2

I have a directory with ~2200 text files in them. I need to delete any text file that does not contain the specific words i've defined. Can someone please look at this code and make a suggestion on how to get it working? Right now, when i run this it says it can't find the directory "C".

Also, i want to make sure that this runs for every file within that directory. Do i need to include a next function?

import os

path = r'C:\Users\user\Desktop\AFL codes to test'
words = ['buy', 'sell']

for root, dirs, files in os.walk(path):
    for file in path:
        if not any(words in file for words in words):
            os.remove(file)

Also, here is the full traceback:

runfile('C:/Users/user/.spyder-py3/DELETE FILES THAT DONT CONTAIN CERTAIN WORDS.py', wdir='C:/Users/user/.spyder-py3')
Traceback (most recent call last):

  File "<ipython-input-23-dbc80e182b2b>", line 1, in <module>
    runfile('C:/Users/user/.spyder-py3/DELETE FILES THAT DONT CONTAIN CERTAIN WORDS.py', wdir='C:/Users/user/.spyder-py3')

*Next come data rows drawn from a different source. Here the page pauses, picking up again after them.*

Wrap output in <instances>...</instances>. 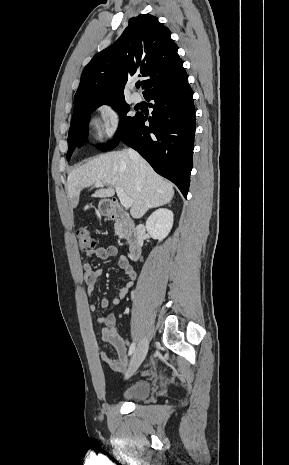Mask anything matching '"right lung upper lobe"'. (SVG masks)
I'll return each mask as SVG.
<instances>
[{
  "label": "right lung upper lobe",
  "instance_id": "obj_1",
  "mask_svg": "<svg viewBox=\"0 0 289 465\" xmlns=\"http://www.w3.org/2000/svg\"><path fill=\"white\" fill-rule=\"evenodd\" d=\"M177 45L158 18L140 14L129 21L119 39L96 54L84 68L74 106L91 100L124 99V86L142 76L144 97L187 79ZM73 120V117H72Z\"/></svg>",
  "mask_w": 289,
  "mask_h": 465
}]
</instances>
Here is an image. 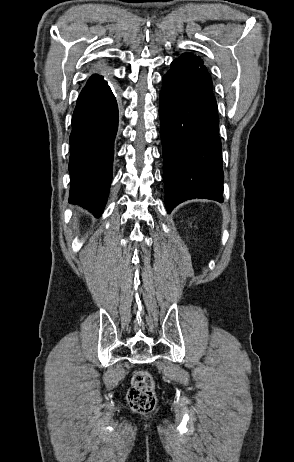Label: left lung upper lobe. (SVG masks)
<instances>
[{
	"label": "left lung upper lobe",
	"instance_id": "5c2ea615",
	"mask_svg": "<svg viewBox=\"0 0 294 462\" xmlns=\"http://www.w3.org/2000/svg\"><path fill=\"white\" fill-rule=\"evenodd\" d=\"M179 58L195 61V62H198V63H203L201 58H199V57H197V56H195L193 54H190V53H185V54L181 55Z\"/></svg>",
	"mask_w": 294,
	"mask_h": 462
}]
</instances>
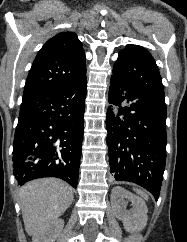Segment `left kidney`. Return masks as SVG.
Masks as SVG:
<instances>
[{"mask_svg": "<svg viewBox=\"0 0 187 242\" xmlns=\"http://www.w3.org/2000/svg\"><path fill=\"white\" fill-rule=\"evenodd\" d=\"M125 199L131 202V211H126ZM111 205L115 216L122 220L126 231L136 232L145 228L148 209L143 199L117 186L111 191Z\"/></svg>", "mask_w": 187, "mask_h": 242, "instance_id": "5707ae66", "label": "left kidney"}]
</instances>
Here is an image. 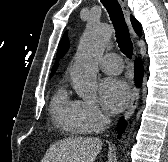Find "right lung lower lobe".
<instances>
[{
    "label": "right lung lower lobe",
    "mask_w": 168,
    "mask_h": 162,
    "mask_svg": "<svg viewBox=\"0 0 168 162\" xmlns=\"http://www.w3.org/2000/svg\"><path fill=\"white\" fill-rule=\"evenodd\" d=\"M134 74H135L134 79L136 81V85L138 86L141 84L143 77V65L140 59L136 60ZM125 125H126L125 121L121 119L117 127L119 137L121 136V133L124 131Z\"/></svg>",
    "instance_id": "1"
}]
</instances>
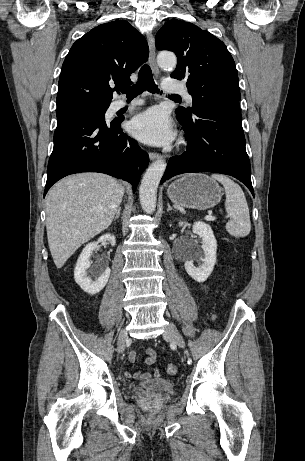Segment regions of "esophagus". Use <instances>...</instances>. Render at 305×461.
<instances>
[{"instance_id": "obj_1", "label": "esophagus", "mask_w": 305, "mask_h": 461, "mask_svg": "<svg viewBox=\"0 0 305 461\" xmlns=\"http://www.w3.org/2000/svg\"><path fill=\"white\" fill-rule=\"evenodd\" d=\"M147 42H148V46H149V63L151 65V68H152L154 74L158 75L159 74V69H158V66L156 64L155 41H154V36H153V34L151 32H149L147 34ZM149 158H150V160H156V159H160L161 155L159 153L150 152L149 153Z\"/></svg>"}]
</instances>
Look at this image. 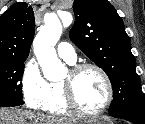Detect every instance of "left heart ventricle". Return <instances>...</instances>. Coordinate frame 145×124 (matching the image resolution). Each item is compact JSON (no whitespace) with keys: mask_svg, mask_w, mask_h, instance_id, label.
<instances>
[{"mask_svg":"<svg viewBox=\"0 0 145 124\" xmlns=\"http://www.w3.org/2000/svg\"><path fill=\"white\" fill-rule=\"evenodd\" d=\"M69 78V72L64 80ZM76 98L87 111L97 110L106 100V86L95 70L88 69L77 75L73 81Z\"/></svg>","mask_w":145,"mask_h":124,"instance_id":"left-heart-ventricle-1","label":"left heart ventricle"}]
</instances>
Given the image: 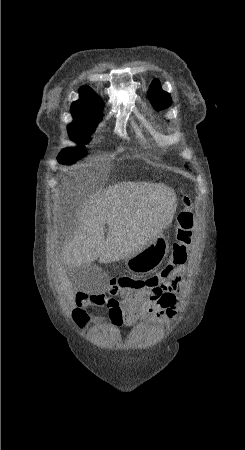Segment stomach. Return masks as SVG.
I'll use <instances>...</instances> for the list:
<instances>
[{
  "instance_id": "stomach-1",
  "label": "stomach",
  "mask_w": 245,
  "mask_h": 450,
  "mask_svg": "<svg viewBox=\"0 0 245 450\" xmlns=\"http://www.w3.org/2000/svg\"><path fill=\"white\" fill-rule=\"evenodd\" d=\"M169 252L166 236L159 233L156 238L134 255L125 259L126 267L135 273L146 274L154 271Z\"/></svg>"
}]
</instances>
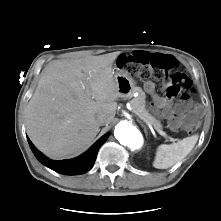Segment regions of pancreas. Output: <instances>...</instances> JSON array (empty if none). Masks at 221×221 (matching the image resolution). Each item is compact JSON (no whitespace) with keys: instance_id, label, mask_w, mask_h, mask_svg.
<instances>
[{"instance_id":"1","label":"pancreas","mask_w":221,"mask_h":221,"mask_svg":"<svg viewBox=\"0 0 221 221\" xmlns=\"http://www.w3.org/2000/svg\"><path fill=\"white\" fill-rule=\"evenodd\" d=\"M133 91H136L139 93L137 97L131 100V107H132L133 112L136 115H138L142 120H144L146 123H149L153 127L161 129L162 124L160 120L152 116L149 113V111L146 109L145 93L139 88H136Z\"/></svg>"}]
</instances>
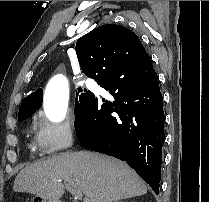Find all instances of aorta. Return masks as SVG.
<instances>
[{
	"label": "aorta",
	"instance_id": "1",
	"mask_svg": "<svg viewBox=\"0 0 209 202\" xmlns=\"http://www.w3.org/2000/svg\"><path fill=\"white\" fill-rule=\"evenodd\" d=\"M68 81L63 75L54 76L44 93V111L49 120L61 122L68 106Z\"/></svg>",
	"mask_w": 209,
	"mask_h": 202
}]
</instances>
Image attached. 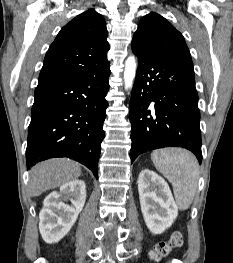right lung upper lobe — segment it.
Wrapping results in <instances>:
<instances>
[{
	"instance_id": "obj_1",
	"label": "right lung upper lobe",
	"mask_w": 233,
	"mask_h": 263,
	"mask_svg": "<svg viewBox=\"0 0 233 263\" xmlns=\"http://www.w3.org/2000/svg\"><path fill=\"white\" fill-rule=\"evenodd\" d=\"M104 18L90 9L65 25L49 47L38 85L85 77L107 61Z\"/></svg>"
}]
</instances>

  File "C:\Users\user\Anaconda31\lib\site-packages\spyder\utils\site\sitecustomize.py", line 705, in runfile
    execfile(filename, namespace)

  File "C:\Users\user\Anaconda31\lib\site-packages\spyder\utils\site\sitecustomize.py", line 102, in execfile
    exec(compile(f.read(), filename, 'exec'), namespace)

  File "C:/Users/user/.spyder-py3/DELETE FILES THAT DONT CONTAIN CERTAIN WORDS.py", line 9, in <module>
    os.remove(file)

FileNotFoundError: [WinError 2] The system cannot find the file specified: 'C'

This is the error after trying shutil.rmtree

runfile('C:/Users/user/.spyder-py3/DELETE FILES THAT DONT CONTAIN CERTAIN WORDS.py', wdir='C:/Users/user/.spyder-py3')
Traceback (most recent call last):

  File "<ipython-input-16-dbc80e182b2b>", line 1, in <module>
    runfile('C:/Users/user/.spyder-py3/DELETE FILES THAT DONT CONTAIN CERTAIN WORDS.py', wdir='C:/Users/user/.spyder-py3')

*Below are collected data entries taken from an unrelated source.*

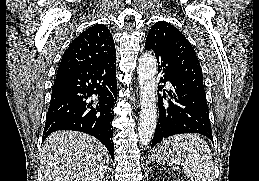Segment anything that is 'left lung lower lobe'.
<instances>
[{"label":"left lung lower lobe","mask_w":259,"mask_h":181,"mask_svg":"<svg viewBox=\"0 0 259 181\" xmlns=\"http://www.w3.org/2000/svg\"><path fill=\"white\" fill-rule=\"evenodd\" d=\"M156 58L158 72L164 73L160 78V83L167 81L171 83L172 88L167 92L172 99L164 104L163 98L161 96L158 98L159 119L151 148L163 138L182 133H200L213 141L206 96L200 95L177 76L171 60L165 53H156ZM160 90L163 91L165 97L163 86H158V91Z\"/></svg>","instance_id":"1"}]
</instances>
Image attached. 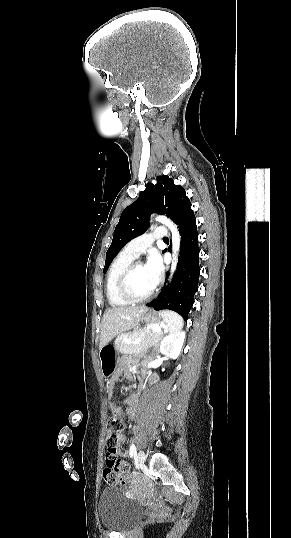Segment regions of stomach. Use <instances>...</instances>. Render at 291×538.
Segmentation results:
<instances>
[{
  "mask_svg": "<svg viewBox=\"0 0 291 538\" xmlns=\"http://www.w3.org/2000/svg\"><path fill=\"white\" fill-rule=\"evenodd\" d=\"M142 319L150 327L166 324L161 314H155L153 312L144 313ZM99 358L101 361L102 376L104 377V379L108 380L116 373V369L118 366L119 357L116 347L106 344L105 346L100 348Z\"/></svg>",
  "mask_w": 291,
  "mask_h": 538,
  "instance_id": "0dacf381",
  "label": "stomach"
}]
</instances>
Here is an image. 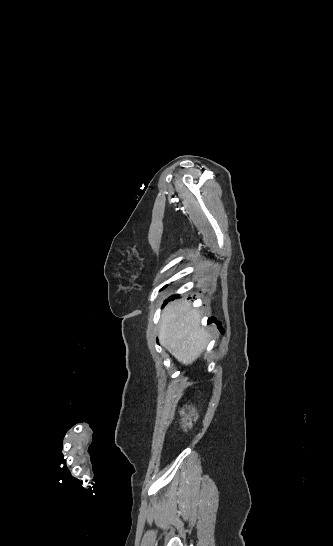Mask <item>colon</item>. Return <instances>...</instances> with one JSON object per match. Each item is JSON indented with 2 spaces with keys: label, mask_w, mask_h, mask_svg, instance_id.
Here are the masks:
<instances>
[{
  "label": "colon",
  "mask_w": 333,
  "mask_h": 546,
  "mask_svg": "<svg viewBox=\"0 0 333 546\" xmlns=\"http://www.w3.org/2000/svg\"><path fill=\"white\" fill-rule=\"evenodd\" d=\"M183 415L184 416L182 420V428L188 430L189 428H191L193 421L195 420V414L189 410L184 411Z\"/></svg>",
  "instance_id": "colon-1"
}]
</instances>
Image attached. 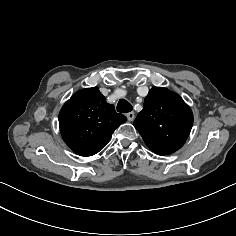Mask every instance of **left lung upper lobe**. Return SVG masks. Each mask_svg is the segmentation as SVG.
<instances>
[{
	"label": "left lung upper lobe",
	"instance_id": "5c2ea615",
	"mask_svg": "<svg viewBox=\"0 0 236 236\" xmlns=\"http://www.w3.org/2000/svg\"><path fill=\"white\" fill-rule=\"evenodd\" d=\"M193 124L190 107L175 92L153 87L134 126L146 145L158 155L172 154L188 138Z\"/></svg>",
	"mask_w": 236,
	"mask_h": 236
}]
</instances>
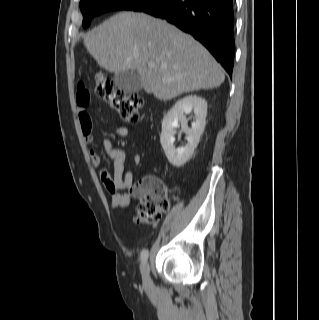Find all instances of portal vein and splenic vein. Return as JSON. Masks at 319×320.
I'll return each mask as SVG.
<instances>
[{
  "mask_svg": "<svg viewBox=\"0 0 319 320\" xmlns=\"http://www.w3.org/2000/svg\"><path fill=\"white\" fill-rule=\"evenodd\" d=\"M148 67L149 68H154L155 67V63L154 62H149L148 63Z\"/></svg>",
  "mask_w": 319,
  "mask_h": 320,
  "instance_id": "portal-vein-and-splenic-vein-1",
  "label": "portal vein and splenic vein"
}]
</instances>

  File "C:\Users\user\Anaconda31\lib\site-packages\spyder\utils\site\sitecustomize.py", line 705, in runfile
    execfile(filename, namespace)

  File "C:\Users\user\Anaconda31\lib\site-packages\spyder\utils\site\sitecustomize.py", line 102, in execfile
    exec(compile(f.read(), filename, 'exec'), namespace)

  File "C:/Users/user/.spyder-py3/DELETE FILES THAT DONT CONTAIN CERTAIN WORDS.py", line 12, in <module>
    shutil.rmtree(full_path)

  File "C:\Users\user\Anaconda31\lib\shutil.py", line 494, in rmtree
    return _rmtree_unsafe(path, onerror)

  File "C:\Users\user\Anaconda31\lib\shutil.py", line 376, in _rmtree_unsafe
    onerror(os.listdir, path, sys.exc_info())

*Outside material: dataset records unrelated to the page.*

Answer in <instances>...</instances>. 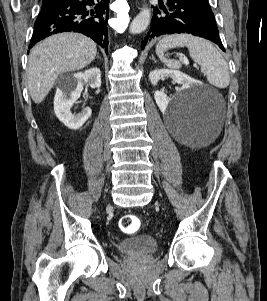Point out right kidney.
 Instances as JSON below:
<instances>
[{"label":"right kidney","mask_w":267,"mask_h":301,"mask_svg":"<svg viewBox=\"0 0 267 301\" xmlns=\"http://www.w3.org/2000/svg\"><path fill=\"white\" fill-rule=\"evenodd\" d=\"M84 85L99 88L101 86V71L94 67L84 72L75 73L69 83L60 85L56 90L54 112L57 118L69 129L81 128L92 114L88 107L77 115L71 113V108L80 97Z\"/></svg>","instance_id":"ca27d5eb"}]
</instances>
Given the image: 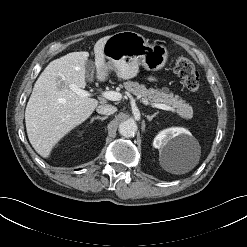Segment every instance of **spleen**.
I'll return each mask as SVG.
<instances>
[{"label": "spleen", "instance_id": "obj_1", "mask_svg": "<svg viewBox=\"0 0 247 247\" xmlns=\"http://www.w3.org/2000/svg\"><path fill=\"white\" fill-rule=\"evenodd\" d=\"M187 170H181L179 173H184V172H186Z\"/></svg>", "mask_w": 247, "mask_h": 247}]
</instances>
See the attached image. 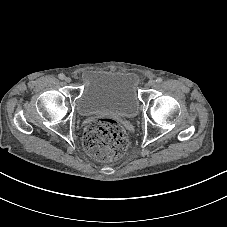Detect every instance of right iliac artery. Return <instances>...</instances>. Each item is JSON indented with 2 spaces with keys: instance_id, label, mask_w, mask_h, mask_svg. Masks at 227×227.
Returning <instances> with one entry per match:
<instances>
[{
  "instance_id": "obj_1",
  "label": "right iliac artery",
  "mask_w": 227,
  "mask_h": 227,
  "mask_svg": "<svg viewBox=\"0 0 227 227\" xmlns=\"http://www.w3.org/2000/svg\"><path fill=\"white\" fill-rule=\"evenodd\" d=\"M58 77H59V79H61V80L65 79V75H64L63 73L59 74Z\"/></svg>"
}]
</instances>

  File "C:\Users\user\Anaconda31\lib\shutil.py", line 374, in _rmtree_unsafe
    names = os.listdir(path)

NotADirectoryError: [WinError 267] The directory name is invalid: 'C:/Users/user/Desktop/AFL codes to test/newfile1.txt'
Yousuf
  • 89
  • 2
  • 11

1 Answers1

3

you should replace backslashes with regular slashes.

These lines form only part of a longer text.